The Choice of the Folding Function in Haskell

At the beginning of the current article, we cited a piece of documentation for foldl in Haskell: “Left-associative fold of a structure, lazy in the accumulator. This is rarely what you want, but can work well for structures with efficient right-to-left sequencing and an operator that is lazy in its left argument.”

Understanding this piece of documentation in its entirety is beyond the scope of the current article and beyond my current understanding of Haskell. Nevertheless, we have learned a few things about folding from the right and maybe that helps us to get a better understanding of the “this is rarely what you want” part.

We have to keep in mind that foldl and foldr are semantically different. In many cases, the results produced by foldl and foldr are identical but in some cases they differ. And if we need to fold from the left in order to produce the correct result, then foldr cannot help.

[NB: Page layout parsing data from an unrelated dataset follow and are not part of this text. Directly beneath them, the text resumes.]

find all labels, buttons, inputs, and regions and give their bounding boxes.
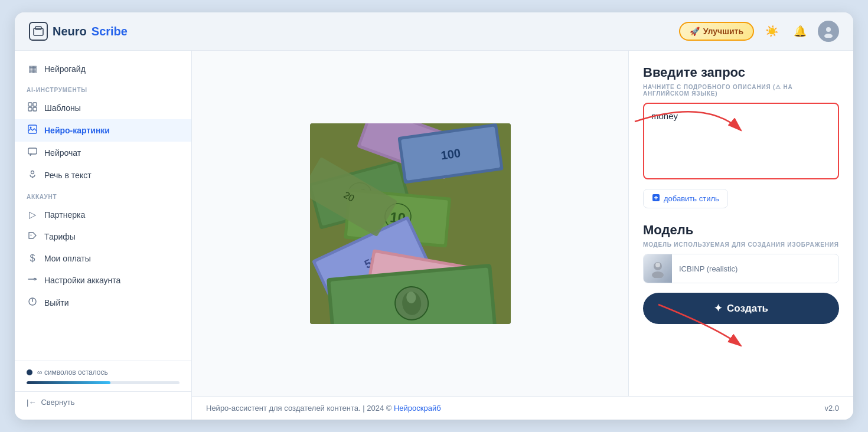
- symbols-row: ∞ символов осталось: [27, 368, 180, 377]
- header: NeuroScribe 🚀 Улучшить ☀️ 🔔: [15, 12, 853, 51]
- partner-icon: ▷: [27, 209, 38, 220]
- query-sublabel: НАЧНИТЕ С ПОДРОБНОГО ОПИСАНИЯ (⚠ НА АНГЛ…: [643, 84, 839, 97]
- sidebar-item-logout[interactable]: Выйти: [15, 292, 191, 314]
- sidebar-item-neuroguide[interactable]: ▦ Нейрогайд: [15, 58, 191, 80]
- sidebar-item-settings[interactable]: Настройки аккаунта: [15, 269, 191, 292]
- footer: Нейро-ассистент для создателей контента.…: [192, 396, 853, 420]
- speech-icon: [27, 169, 38, 181]
- collapse-label: Свернуть: [41, 398, 74, 407]
- sidebar-item-partner[interactable]: ▷ Партнерка: [15, 204, 191, 225]
- prompt-textarea[interactable]: money: [643, 103, 839, 179]
- avatar[interactable]: [818, 21, 839, 42]
- sidebar: ▦ Нейрогайд AI-ИНСТРУМЕНТЫ Шаблоны: [15, 51, 192, 420]
- image-panel: 10 10: [192, 51, 629, 396]
- bell-icon: 🔔: [794, 25, 807, 38]
- notifications-button[interactable]: 🔔: [789, 21, 811, 42]
- svg-rect-10: [28, 148, 37, 154]
- sidebar-logout-label: Выйти: [44, 298, 68, 307]
- footer-left: Нейро-ассистент для создателей контента.…: [206, 404, 441, 413]
- model-thumb: [644, 254, 672, 283]
- tariffs-icon: [27, 231, 38, 243]
- sidebar-settings-label: Настройки аккаунта: [44, 276, 120, 285]
- main-layout: ▦ Нейрогайд AI-ИНСТРУМЕНТЫ Шаблоны: [15, 51, 853, 420]
- neuroguide-icon: ▦: [27, 63, 38, 74]
- sidebar-payments-label: Мои оплаты: [44, 254, 91, 263]
- symbols-dot: [27, 369, 32, 375]
- sidebar-item-neuro-images[interactable]: Нейро-картинки: [15, 119, 191, 142]
- create-label: Создать: [727, 303, 768, 315]
- collapse-button[interactable]: |← Свернуть: [15, 391, 191, 413]
- right-panel: Введите запрос НАЧНИТЕ С ПОДРОБНОГО ОПИС…: [629, 51, 853, 396]
- rocket-icon: 🚀: [690, 27, 700, 36]
- sidebar-item-neurochat[interactable]: Нейрочат: [15, 142, 191, 164]
- svg-rect-4: [28, 103, 32, 106]
- collapse-icon: |←: [27, 398, 36, 407]
- svg-point-14: [34, 279, 36, 280]
- settings-icon: [27, 274, 38, 286]
- model-name: ICBINP (realistic): [672, 264, 838, 273]
- logo-icon: [29, 22, 48, 41]
- create-button[interactable]: ✦ Создать: [643, 293, 839, 324]
- add-style-button[interactable]: добавить стиль: [643, 189, 728, 208]
- sidebar-neuroguide-label: Нейрогайд: [44, 64, 86, 74]
- logo: NeuroScribe: [29, 22, 128, 41]
- payments-icon: $: [27, 253, 38, 264]
- sidebar-bottom: ∞ символов осталось: [15, 361, 191, 391]
- svg-point-2: [826, 27, 831, 32]
- app-window: NeuroScribe 🚀 Улучшить ☀️ 🔔: [15, 12, 853, 420]
- footer-link[interactable]: Нейроскрайб: [394, 404, 441, 413]
- svg-point-52: [652, 271, 664, 278]
- upgrade-button[interactable]: 🚀 Улучшить: [679, 22, 754, 41]
- model-section: Модель МОДЕЛЬ ИСПОЛЬЗУЕМАЯ ДЛЯ СОЗДАНИЯ …: [643, 222, 839, 283]
- logo-neuro: Neuro: [53, 25, 87, 38]
- footer-version: v2.0: [824, 404, 839, 413]
- model-preview[interactable]: ICBINP (realistic): [643, 254, 839, 283]
- svg-text:100: 100: [440, 146, 461, 161]
- sidebar-neurochat-label: Нейрочат: [44, 148, 81, 158]
- sidebar-item-templates[interactable]: Шаблоны: [15, 97, 191, 119]
- neurochat-icon: [27, 147, 38, 159]
- logo-scribe: Scribe: [92, 25, 128, 38]
- sidebar-item-tariffs[interactable]: Тарифы: [15, 225, 191, 248]
- svg-point-3: [824, 34, 833, 38]
- generated-image: 10 10: [310, 123, 511, 324]
- ai-section-label: AI-ИНСТРУМЕНТЫ: [15, 80, 191, 97]
- symbols-label: ∞ символов осталось: [37, 368, 108, 377]
- sidebar-tariffs-label: Тарифы: [44, 232, 76, 241]
- sun-icon: ☀️: [765, 25, 778, 38]
- content-area: 10 10: [192, 51, 853, 420]
- model-sublabel-text: МОДЕЛЬ ИСПОЛЬЗУЕМАЯ ДЛЯ СОЗДАНИЯ ИЗОБРАЖ…: [643, 241, 839, 248]
- templates-icon: [27, 102, 38, 114]
- sidebar-partner-label: Партнерка: [44, 210, 85, 220]
- add-style-label: добавить стиль: [664, 194, 719, 203]
- svg-point-13: [31, 235, 32, 236]
- model-thumb-inner: [644, 254, 672, 283]
- model-sublabel: МОДЕЛЬ ИСПОЛЬЗУЕМАЯ ДЛЯ СОЗДАНИЯ ИЗОБРАЖ…: [643, 241, 839, 248]
- query-title: Введите запрос: [643, 65, 839, 80]
- sidebar-templates-label: Шаблоны: [44, 103, 81, 113]
- sidebar-speech-label: Речь в текст: [44, 171, 92, 180]
- upgrade-label: Улучшить: [703, 27, 743, 36]
- logout-icon: [27, 297, 38, 309]
- progress-bar-fill: [27, 381, 110, 384]
- sidebar-item-speech[interactable]: Речь в текст: [15, 164, 191, 186]
- neuro-images-icon: [27, 125, 38, 136]
- sidebar-neuro-images-label: Нейро-картинки: [44, 126, 110, 135]
- svg-rect-7: [33, 107, 37, 111]
- account-section-label: АККАУНТ: [15, 186, 191, 204]
- progress-bar: [27, 381, 180, 384]
- svg-rect-6: [28, 107, 32, 111]
- sidebar-item-payments[interactable]: $ Мои оплаты: [15, 248, 191, 269]
- svg-rect-5: [33, 103, 37, 106]
- header-actions: 🚀 Улучшить ☀️ 🔔: [679, 21, 839, 42]
- svg-point-53: [655, 263, 660, 267]
- create-icon: ✦: [714, 302, 722, 315]
- footer-left-text: Нейро-ассистент для создателей контента.…: [206, 404, 394, 413]
- add-style-icon: [652, 194, 660, 204]
- model-title: Модель: [643, 222, 839, 238]
- svg-point-11: [31, 171, 34, 174]
- query-sublabel-text: НАЧНИТЕ С ПОДРОБНОГО ОПИСАНИЯ (⚠ НА АНГЛ…: [643, 84, 839, 97]
- content-main: 10 10: [192, 51, 853, 396]
- theme-toggle-button[interactable]: ☀️: [761, 21, 782, 42]
- svg-point-9: [30, 127, 32, 129]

We have already seen one advantage of foldr. When a new list is constructed as a result of folding, the entries in this list are naturally in correct order. When folding from the left, the resulting list is in reverse order (unless the resulting list is reordered explicitly in one way or another). (We would probably use map instead of foldr anyway.)

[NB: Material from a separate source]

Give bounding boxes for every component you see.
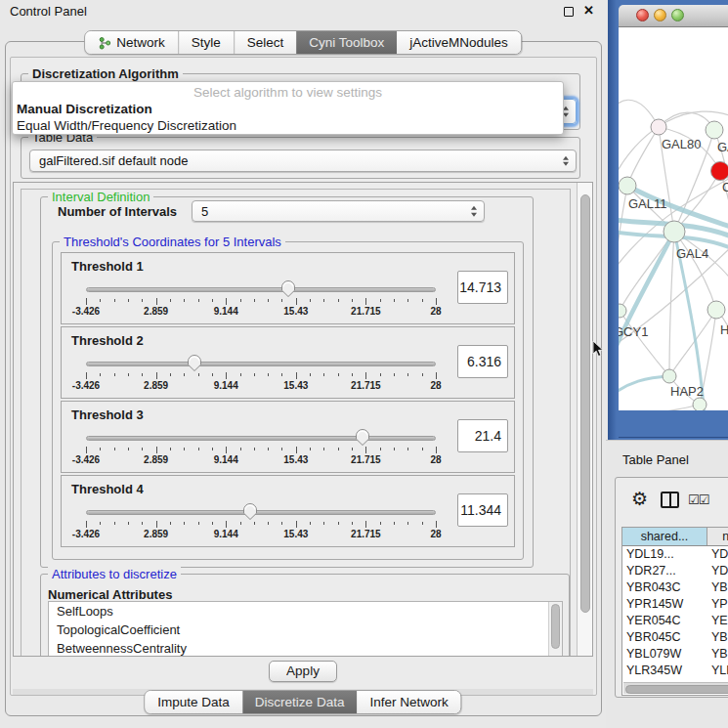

Another interesting aspect of foldr is that it can behave well with infinite lists. We have already seen the definition of incr

incr xs = foldr (\x acc -> (x + 1):acc) [] xs

incr takes a list and adds 1 to each item in the list. For example, incr [1, 2, 3] evaluates to [2, 3, 4]. But what happens when we apply incr to an infinite list?

Obviously, we cannot compute incr [1..]. But take 2 (incr [1..]) returns [2, 3]. The reason for this astonishing capability is that Haskell is lazy. Nothing is computed unless it is really needed. To get an idea how this helps foldr, we look at the recursive definition of ~foldr~

foldr f acc [] = acc
foldr f acc (val:rest) = f val (foldr f acc rest)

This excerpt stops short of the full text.